Mary--The experience of doing the eulogy, which, really, any grown-up ought to expect to do at some point--helped the week go easier. I was focused on it the whole time and didn't get a chance to grieve or feel so much. It hurt later.
Bill--Really the opposite. I was pissed at this kid for fucking up my relationship with Mike. Everything was so right, so natural, so the way it's supposed to be. Then this, so unnatural. So sudden, though not entirely unexpected. There were a lot of tangled feelings for me to sort through, and not much time.
The family was lucky to have you present the eulogy.
Tough stuff. Guess we all have to be ready sometime.
Heavy sigh. Beautifully written and tragic.
It wasn’t until having children that I began to see people for the arc of their life rather than just the snapshot they are when I see them. Even when a horrid picture of someone’s crumpled dead body flashes into the news, no matter who or why, I can no longer help imagining them as the toddler and pre-schooler and all the other parts of their life. I think I liked it better before, when I was naïve and didn’t see adults for the children they once were. Less pain.
Reading this story of you and your nephew had me thinking about this – since you obviously helped put his life into perspective in the eulogy. Beautiful post, Jimmy.
Meanwhile you have the two at home....slipping away before your eyes.
Remember:
"Forgiveness is the fragrance the violet sheds on the heel that has crushed it."
~Mark Twain
I hope this brings something resembling comfort, Jimmy.
Young life lost is never easy for anyone.
I am praying for you everyday.
Cathy--Thank you.
David and Lea--If you ever catch this duty, ask Mom. She'll never forget the good stuff.
ConnieMack--Such contrast. Mike with his wine and cigarettes then cigars, his breakfast of a Stella d'oro dunked into coffee laced with anisette, outlived this kid, born nearly sixty years later.
As for grace, something carried me through these days.
Mission--Thank you. I have more about that coming up in the next post or two.
"I listened closely to his Mom, my sister-in-law. I would let her tell me what to say."

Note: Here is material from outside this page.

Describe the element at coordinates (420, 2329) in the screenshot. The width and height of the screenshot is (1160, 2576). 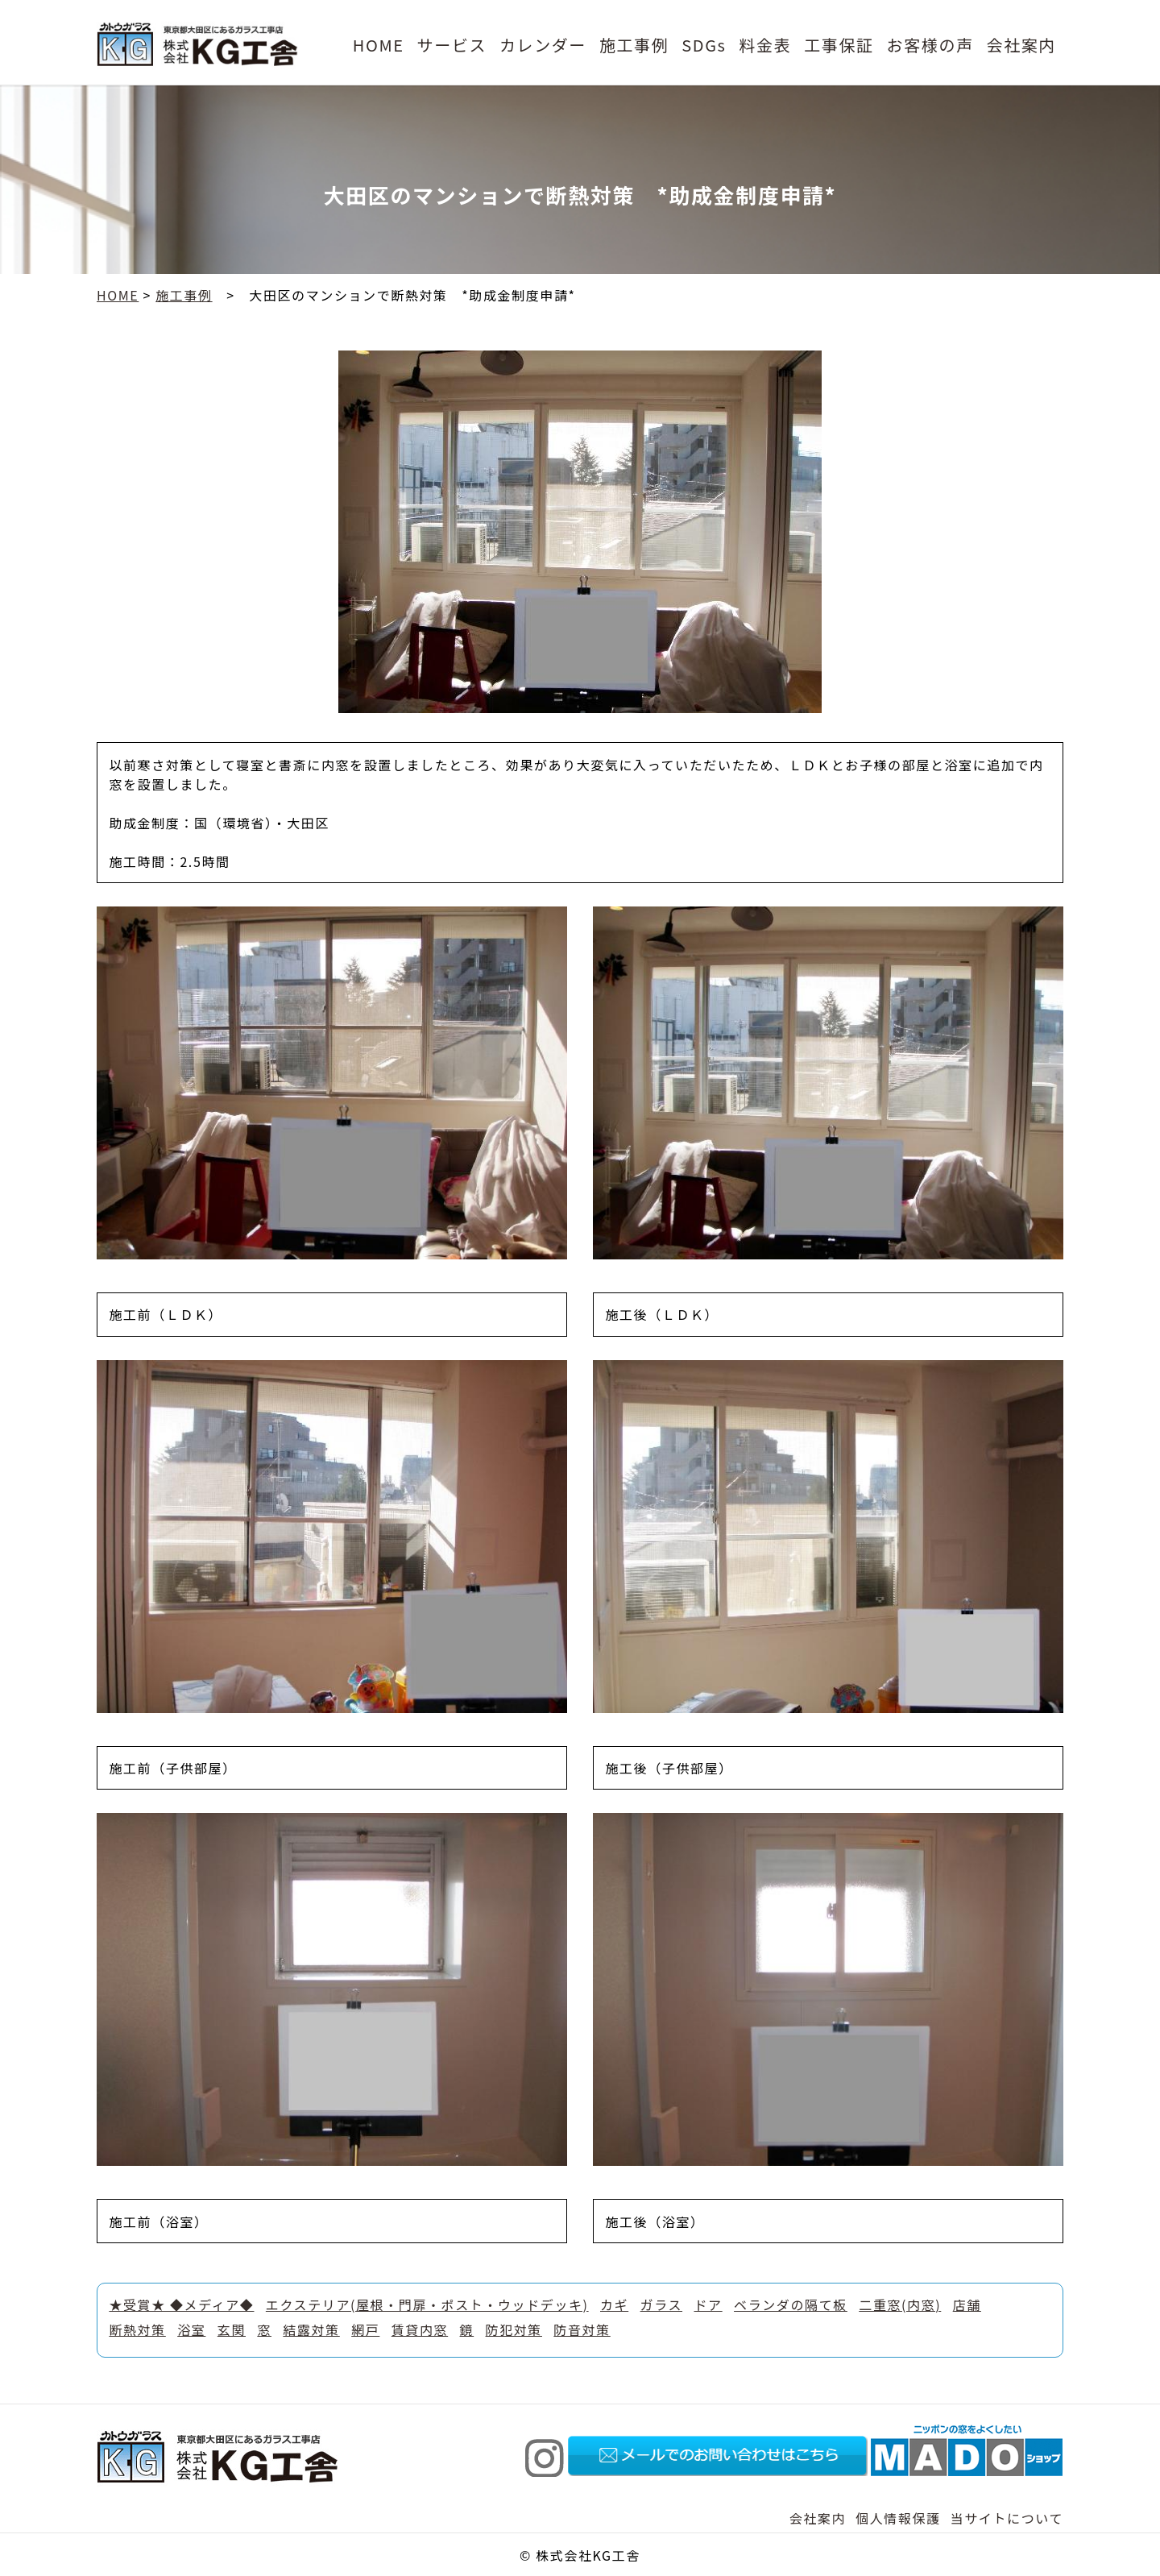
I see `賃貸内窓` at that location.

So much hinges on the fact that you knew to do that and did it. And then DID something with it.
That is rare.
The last church that I served was a Moravian Church. The tradition is to do a "memoir" of the spiritual life of the one who has, in Moravian terminology "gone to be in the closer presence of his/her Lord." Those could be very hard to write if I had become very close to the person and the family, especially if the death was drawn out and I had spent hours and hours gathering by some osmosis the essence of the dying loved one.
But by far the hardest, the ones I cringed when I had to write and speak the memoir, and which, much like your eulogy, was expected, about was someone who may have been on the rolls of the church (churches NEVER clean out their rolls for fear someone will be offended) but who had never set foot in it since childhood, who was known to have been an abusive father, a drunk and adulterer, etc.
So you get with the family, much as you did, and you go back in your discussion and you try to find that window before the perversion took hold, and, if you are lucky, you find one. If not you look elsewhere for maybe someone who liked him, or who remembered something good he did, or did for someone else.
And you take these little strings of a life lived in and for hell, and you try to weave something to say to the family who grieve, even though he was a son of a bitch to them for decades.
But you don't lie. So if it is short then it is just short. And you make no claims about heaven or hell or even the after life for the deceased, because if you said anything you would just be guessing, and likely wrong.
So, those are the toughest. And this one you did for your nephew fits that situation precisely. All I can tell you is to do what you did, the best you could, working with what you had to work with.
What might surprise you is that so many listening knew exactly how hard it is to do what you had to do, and how they could, never in a million years, never have done it. And they appreciate that you did not lie or create a person that they never saw or knew.
Hard stuff, and I am very proud of the way you handled it.
Monte
love love loev and gratitude for this moving post.